The worlds were artificial superintelligence (ASI) is coming very soon with only roughly current levels of compute, and where ASI by default goes catastrophically badly, are not worlds I believe we can afford to save.
For those kinds of worlds, we probably can’t afford to save them by heavy-handed measures (meaning that not only the price is too much to pay, given that it would have to be paid in all other worlds too, but also that it would not be possible to avoid evasion of those measures, if it is already relatively easy to create ASI).
But this does not mean that more light-weight measures are hopeless. For example, when we look at Ilya’s thought process he has shared with us last year, what he has been trying to ponder have been various potentially feasible relatively light-weight measures to change this default of ASI going catastrophically badly to more acceptable outcomes: Ilya Sutskever’s thoughts on AI safety (July 2023): a transcript with my comments.
More people should do more thinking of this kind. AI existential safety is a pre-paradigmatic field of study. A lot of potentially good approaches and possible non-standard angles have not been thought of at all. A lot of potentially good approaches and possible non-standard angles have been touched upon very lightly and need to be explored further. The broad consensus in the “AI existential safety” community seems to be that we currently don’t have good approaches we can comfortably rely upon for future ASI systems. This should encourage more people to look for completely novel approaches (and in order to cover the worlds where timelines are short, some of those approaches have to be simple rather than ultra-complicated, otherwise they would not be ready by the time we need them).
In particular, it is certainly true that
A smarter thing that is more capable and competitive and efficient and persuasive being kept under indefinite control by a dumber thing that is less capable and competitive and efficient and persuasive is a rather unnatural and unlikely outcome. It should be treated as such until proven otherwise.
So it makes sense spending more time brainstorming the approaches which would not require “a smarter thing being kept under indefinite control by a dumber thing”. What might be a relatively light-weight intervention which would avoid ASI going catastrophically badly without trying to rely on this unrealistic “control route”? I think this is underexplored.
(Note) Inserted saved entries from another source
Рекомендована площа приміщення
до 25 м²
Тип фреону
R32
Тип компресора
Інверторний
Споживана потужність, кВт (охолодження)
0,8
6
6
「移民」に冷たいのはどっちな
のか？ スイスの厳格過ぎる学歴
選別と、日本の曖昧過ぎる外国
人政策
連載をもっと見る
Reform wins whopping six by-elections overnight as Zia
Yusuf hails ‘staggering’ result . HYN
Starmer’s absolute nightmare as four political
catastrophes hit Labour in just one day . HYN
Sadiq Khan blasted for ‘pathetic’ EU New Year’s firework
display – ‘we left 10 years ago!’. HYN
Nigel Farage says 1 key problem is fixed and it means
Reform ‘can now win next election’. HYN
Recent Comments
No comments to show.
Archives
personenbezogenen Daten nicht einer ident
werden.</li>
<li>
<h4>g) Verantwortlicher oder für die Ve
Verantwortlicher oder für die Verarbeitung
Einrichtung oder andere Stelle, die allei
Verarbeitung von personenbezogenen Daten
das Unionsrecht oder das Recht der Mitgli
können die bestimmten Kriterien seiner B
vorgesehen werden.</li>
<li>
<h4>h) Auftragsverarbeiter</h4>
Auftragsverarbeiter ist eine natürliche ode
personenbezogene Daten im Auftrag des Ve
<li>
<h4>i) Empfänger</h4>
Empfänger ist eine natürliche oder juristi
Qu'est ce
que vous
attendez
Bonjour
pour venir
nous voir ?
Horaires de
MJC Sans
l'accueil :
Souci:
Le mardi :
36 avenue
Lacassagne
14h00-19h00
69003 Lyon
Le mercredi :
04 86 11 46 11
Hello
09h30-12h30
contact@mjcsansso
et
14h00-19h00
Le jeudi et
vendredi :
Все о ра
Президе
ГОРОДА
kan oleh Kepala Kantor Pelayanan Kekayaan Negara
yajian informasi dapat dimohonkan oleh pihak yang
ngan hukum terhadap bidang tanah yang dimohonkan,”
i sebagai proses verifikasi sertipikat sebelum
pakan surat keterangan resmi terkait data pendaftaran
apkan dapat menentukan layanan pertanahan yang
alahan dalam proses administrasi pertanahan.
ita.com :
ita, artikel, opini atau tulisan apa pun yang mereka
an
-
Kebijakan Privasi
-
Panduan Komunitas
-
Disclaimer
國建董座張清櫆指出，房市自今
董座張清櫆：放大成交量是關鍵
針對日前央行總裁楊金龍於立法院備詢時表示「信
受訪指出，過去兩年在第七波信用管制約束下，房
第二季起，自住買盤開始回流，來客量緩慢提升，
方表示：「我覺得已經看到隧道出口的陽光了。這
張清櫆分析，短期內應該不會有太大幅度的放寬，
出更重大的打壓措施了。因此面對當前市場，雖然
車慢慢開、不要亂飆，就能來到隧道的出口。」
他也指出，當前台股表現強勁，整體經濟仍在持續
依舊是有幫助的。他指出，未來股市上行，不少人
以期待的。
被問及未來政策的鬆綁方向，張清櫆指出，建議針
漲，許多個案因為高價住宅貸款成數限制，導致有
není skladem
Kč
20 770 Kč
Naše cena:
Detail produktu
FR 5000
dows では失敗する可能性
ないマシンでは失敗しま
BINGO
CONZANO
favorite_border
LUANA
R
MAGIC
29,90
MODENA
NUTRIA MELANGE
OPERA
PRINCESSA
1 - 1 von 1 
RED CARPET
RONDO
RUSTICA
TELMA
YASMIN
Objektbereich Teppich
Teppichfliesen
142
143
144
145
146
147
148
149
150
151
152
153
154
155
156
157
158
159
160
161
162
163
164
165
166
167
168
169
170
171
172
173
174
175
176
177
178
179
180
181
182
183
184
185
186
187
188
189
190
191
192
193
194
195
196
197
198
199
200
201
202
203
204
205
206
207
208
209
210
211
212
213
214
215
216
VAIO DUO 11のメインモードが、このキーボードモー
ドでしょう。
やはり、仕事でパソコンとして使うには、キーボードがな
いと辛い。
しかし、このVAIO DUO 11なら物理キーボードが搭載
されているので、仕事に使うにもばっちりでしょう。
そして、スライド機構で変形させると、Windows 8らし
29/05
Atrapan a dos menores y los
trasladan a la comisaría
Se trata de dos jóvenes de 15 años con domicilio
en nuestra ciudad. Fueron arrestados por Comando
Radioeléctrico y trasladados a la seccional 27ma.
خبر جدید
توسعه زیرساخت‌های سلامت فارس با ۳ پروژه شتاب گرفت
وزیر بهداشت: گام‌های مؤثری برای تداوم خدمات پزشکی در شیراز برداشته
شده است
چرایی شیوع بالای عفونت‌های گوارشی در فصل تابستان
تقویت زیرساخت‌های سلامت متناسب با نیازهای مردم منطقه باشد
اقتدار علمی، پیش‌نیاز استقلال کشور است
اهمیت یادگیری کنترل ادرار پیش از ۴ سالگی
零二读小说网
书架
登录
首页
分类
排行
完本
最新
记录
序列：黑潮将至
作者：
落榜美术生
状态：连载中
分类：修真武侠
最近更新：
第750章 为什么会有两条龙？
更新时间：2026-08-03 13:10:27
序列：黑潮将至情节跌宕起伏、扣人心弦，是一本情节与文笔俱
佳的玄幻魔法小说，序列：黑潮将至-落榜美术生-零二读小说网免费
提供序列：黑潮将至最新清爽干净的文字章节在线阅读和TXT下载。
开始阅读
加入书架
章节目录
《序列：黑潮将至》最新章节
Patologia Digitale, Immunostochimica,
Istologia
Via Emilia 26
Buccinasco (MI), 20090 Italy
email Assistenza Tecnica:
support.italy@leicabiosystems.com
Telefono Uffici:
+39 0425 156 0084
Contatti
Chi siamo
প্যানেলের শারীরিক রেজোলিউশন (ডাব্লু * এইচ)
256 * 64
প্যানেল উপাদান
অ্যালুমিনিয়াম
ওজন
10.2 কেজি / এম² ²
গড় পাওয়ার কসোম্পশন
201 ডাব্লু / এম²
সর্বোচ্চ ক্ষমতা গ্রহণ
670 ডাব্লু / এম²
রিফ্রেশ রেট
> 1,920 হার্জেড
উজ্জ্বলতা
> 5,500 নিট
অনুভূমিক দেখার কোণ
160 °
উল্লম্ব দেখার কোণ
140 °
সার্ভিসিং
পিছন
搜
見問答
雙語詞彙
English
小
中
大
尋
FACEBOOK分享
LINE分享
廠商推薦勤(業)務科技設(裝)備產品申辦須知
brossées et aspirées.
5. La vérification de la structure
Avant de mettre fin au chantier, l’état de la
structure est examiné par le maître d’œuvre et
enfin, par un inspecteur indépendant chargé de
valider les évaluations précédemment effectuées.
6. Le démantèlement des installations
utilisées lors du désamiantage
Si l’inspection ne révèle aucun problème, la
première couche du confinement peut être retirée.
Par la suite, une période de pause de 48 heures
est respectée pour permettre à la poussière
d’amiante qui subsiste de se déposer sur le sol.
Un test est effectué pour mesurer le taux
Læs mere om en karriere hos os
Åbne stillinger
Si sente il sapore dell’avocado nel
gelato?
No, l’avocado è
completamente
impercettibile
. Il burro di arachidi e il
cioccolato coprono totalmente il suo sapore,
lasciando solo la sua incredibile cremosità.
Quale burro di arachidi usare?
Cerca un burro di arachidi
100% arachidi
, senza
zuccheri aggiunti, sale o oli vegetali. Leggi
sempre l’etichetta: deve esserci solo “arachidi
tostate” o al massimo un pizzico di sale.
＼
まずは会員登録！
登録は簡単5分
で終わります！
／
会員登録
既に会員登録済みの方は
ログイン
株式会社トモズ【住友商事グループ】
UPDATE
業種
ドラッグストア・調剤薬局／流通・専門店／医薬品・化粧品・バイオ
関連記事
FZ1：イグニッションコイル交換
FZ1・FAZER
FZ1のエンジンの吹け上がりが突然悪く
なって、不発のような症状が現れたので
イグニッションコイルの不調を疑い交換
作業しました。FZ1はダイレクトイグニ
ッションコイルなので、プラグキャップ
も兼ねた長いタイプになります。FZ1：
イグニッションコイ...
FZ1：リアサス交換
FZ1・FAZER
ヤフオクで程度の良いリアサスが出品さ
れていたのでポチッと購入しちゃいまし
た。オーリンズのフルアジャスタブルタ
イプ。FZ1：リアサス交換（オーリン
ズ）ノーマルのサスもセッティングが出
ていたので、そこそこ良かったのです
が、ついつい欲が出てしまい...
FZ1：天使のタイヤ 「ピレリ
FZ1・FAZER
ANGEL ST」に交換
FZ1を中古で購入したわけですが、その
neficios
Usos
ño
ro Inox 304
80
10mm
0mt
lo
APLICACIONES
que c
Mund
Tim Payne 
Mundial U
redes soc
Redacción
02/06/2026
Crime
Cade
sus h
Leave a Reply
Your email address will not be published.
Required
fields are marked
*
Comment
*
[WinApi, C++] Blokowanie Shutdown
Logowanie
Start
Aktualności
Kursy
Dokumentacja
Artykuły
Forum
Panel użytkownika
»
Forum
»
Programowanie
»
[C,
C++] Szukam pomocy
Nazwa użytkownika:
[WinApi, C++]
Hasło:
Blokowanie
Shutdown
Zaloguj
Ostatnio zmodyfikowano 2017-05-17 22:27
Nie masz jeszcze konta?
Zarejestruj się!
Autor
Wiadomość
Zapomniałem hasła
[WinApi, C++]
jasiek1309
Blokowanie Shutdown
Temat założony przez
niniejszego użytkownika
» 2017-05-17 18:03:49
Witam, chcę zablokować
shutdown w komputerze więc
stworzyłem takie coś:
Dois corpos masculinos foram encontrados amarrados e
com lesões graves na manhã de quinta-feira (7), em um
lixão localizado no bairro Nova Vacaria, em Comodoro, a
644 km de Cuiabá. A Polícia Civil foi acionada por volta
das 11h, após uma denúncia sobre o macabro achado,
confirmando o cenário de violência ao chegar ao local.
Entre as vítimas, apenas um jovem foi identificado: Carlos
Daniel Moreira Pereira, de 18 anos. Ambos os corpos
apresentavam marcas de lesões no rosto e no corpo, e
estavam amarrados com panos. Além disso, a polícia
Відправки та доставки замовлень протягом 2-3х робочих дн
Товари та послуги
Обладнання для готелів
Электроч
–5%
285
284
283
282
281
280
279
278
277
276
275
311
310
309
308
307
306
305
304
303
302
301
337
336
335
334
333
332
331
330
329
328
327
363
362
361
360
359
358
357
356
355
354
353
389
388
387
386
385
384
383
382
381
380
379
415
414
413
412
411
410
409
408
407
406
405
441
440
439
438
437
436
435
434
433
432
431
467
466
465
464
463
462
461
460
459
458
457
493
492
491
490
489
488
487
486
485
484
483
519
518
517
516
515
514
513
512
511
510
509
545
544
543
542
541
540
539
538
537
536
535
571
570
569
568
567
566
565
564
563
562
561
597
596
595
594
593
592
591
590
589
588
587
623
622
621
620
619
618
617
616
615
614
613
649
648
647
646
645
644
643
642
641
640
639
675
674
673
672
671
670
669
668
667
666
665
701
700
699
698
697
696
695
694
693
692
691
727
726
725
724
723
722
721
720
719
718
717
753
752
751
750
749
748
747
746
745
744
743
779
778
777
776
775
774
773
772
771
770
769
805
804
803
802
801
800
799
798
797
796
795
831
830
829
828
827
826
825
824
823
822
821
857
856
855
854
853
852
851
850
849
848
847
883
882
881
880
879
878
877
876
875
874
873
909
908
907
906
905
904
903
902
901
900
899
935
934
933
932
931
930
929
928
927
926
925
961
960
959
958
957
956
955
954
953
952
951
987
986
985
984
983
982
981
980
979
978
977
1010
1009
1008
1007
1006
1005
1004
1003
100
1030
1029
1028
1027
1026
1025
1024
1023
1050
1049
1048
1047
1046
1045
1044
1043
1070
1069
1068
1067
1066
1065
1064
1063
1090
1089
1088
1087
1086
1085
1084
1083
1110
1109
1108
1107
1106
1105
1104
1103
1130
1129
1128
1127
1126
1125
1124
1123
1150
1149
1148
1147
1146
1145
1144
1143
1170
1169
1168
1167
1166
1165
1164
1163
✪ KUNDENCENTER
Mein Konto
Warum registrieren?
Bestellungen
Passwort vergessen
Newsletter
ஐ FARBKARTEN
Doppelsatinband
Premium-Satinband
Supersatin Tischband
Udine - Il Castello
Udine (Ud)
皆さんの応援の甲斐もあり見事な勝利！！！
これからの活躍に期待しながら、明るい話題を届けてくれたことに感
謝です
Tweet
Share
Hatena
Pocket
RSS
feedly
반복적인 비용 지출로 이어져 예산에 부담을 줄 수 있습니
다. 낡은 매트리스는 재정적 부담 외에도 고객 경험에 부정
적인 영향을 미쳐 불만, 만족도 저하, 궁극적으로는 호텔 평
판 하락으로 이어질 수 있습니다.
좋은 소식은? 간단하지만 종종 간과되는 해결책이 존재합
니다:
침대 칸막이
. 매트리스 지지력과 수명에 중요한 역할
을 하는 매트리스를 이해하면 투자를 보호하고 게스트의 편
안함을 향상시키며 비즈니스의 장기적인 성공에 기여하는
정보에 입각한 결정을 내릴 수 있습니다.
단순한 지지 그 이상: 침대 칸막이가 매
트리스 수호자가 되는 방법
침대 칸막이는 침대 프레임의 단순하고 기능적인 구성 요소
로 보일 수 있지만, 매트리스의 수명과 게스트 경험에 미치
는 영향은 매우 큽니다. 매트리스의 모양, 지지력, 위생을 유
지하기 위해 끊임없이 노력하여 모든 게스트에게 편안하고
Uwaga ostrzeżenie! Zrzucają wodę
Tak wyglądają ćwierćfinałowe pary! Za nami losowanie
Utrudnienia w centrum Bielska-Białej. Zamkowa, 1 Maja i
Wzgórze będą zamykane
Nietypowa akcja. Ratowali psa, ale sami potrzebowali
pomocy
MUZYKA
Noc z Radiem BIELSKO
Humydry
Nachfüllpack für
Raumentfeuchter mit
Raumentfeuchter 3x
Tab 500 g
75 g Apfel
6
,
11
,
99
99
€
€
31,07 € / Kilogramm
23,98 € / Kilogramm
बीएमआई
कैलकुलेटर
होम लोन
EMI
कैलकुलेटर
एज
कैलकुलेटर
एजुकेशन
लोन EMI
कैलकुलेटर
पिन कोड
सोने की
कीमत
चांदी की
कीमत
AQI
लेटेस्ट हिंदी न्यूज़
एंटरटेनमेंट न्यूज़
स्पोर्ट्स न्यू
We tend to impose too many assumptions, e.g. the assumption that ASI has to figure out a good approximation to our Coherent Extrapolated Volition and to care about that in order for things to go well. People might want to start from scratch instead. What if we just have a goal of having good chances for a good trajectory conditional on ASI, and we don’t assume that any particular feature of earlier approaches to AI existential safety is a must-have, but only this goal is a must-have. Then this gives one a wider space of possibilities to brainstorm: what other properties besides caring about a good approximation to our Coherent Extrapolated Volition might be sufficient for the trajectory of the world with ASI to likely be good from our point of view?
You can imagine making a superintelligence whose mission is to prevent superintelligences from reshaping the world, but there are pitfalls, e.g. you don’t want it deeming humanity itself to be a distributed intelligence that needs to be stopped.
In the end, I think we need lightweight ways to achieve CEV (or something equivalent). The idea is there in the literature; a superintelligence can read and act upon what it reads; the challenge is to equip it with the right prior dispositions.
When I ponder all this I usually try to focus on the key difficulty of AI existential safety. ASIs and ecosystems of ASIs normally tend to self-modify and self-improve rapidly. Arbitrary values and goals are unlikely to be preserved through radical self-modifications.
So one question is: what are values and goals which might be natural, what are values and goals many members of the ASI ecosystem including entities which are much smarter and much more powerful than unaugmented humans might be naturally inclined to preserve through drastic self-modifications, and which might also have corollaries which are good from viewpoints of various human values and interests?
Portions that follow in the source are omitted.